[ACTIVITY] Every line of the material must be restated exactly, though not its pictures.

======== THE RECORDS

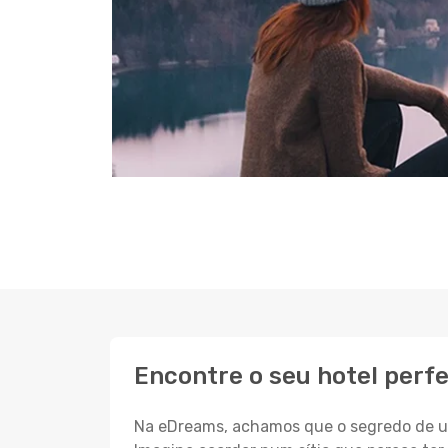
Encontre o seu hotel perf
Na eDreams, achamos que o segredo de um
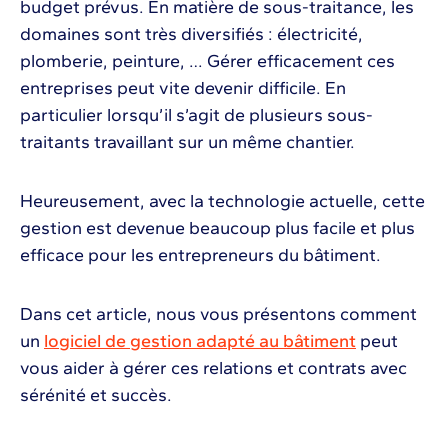
budget prévus. En matière de sous-traitance, les
domaines sont très diversifiés : électricité,
plomberie, peinture, … Gérer efficacement ces
entreprises peut vite devenir difficile. En
particulier lorsqu’il s’agit de plusieurs sous-
traitants travaillant sur un même chantier.
Heureusement, avec la technologie actuelle, cette
gestion est devenue beaucoup plus facile et plus
efficace pour les entrepreneurs du bâtiment.
Dans cet article, nous vous présentons comment
un
logiciel de gestion adapté au bâtiment
peut
vous aider à gérer ces relations et contrats avec
sérénité et succès.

================

[EXERCISE OUTPUT]
Encontre o seu hotel perf
Na eDreams, achamos que o segredo de um
budget prévus. En matière de sous-traitance, les
domaines sont très diversifiés : électricité,
plomberie, peinture, … Gérer efficacement ces
entreprises peut vite devenir difficile. En
particulier lorsqu’il s’agit de plusieurs sous-
traitants travaillant sur un même chantier.
Heureusement, avec la technologie actuelle, cette
gestion est devenue beaucoup plus facile et plus
efficace pour les entrepreneurs du bâtiment.
Dans cet article, nous vous présentons comment
un
logiciel de gestion adapté au bâtiment
peut
vous aider à gérer ces relations et contrats avec
sérénité et succès.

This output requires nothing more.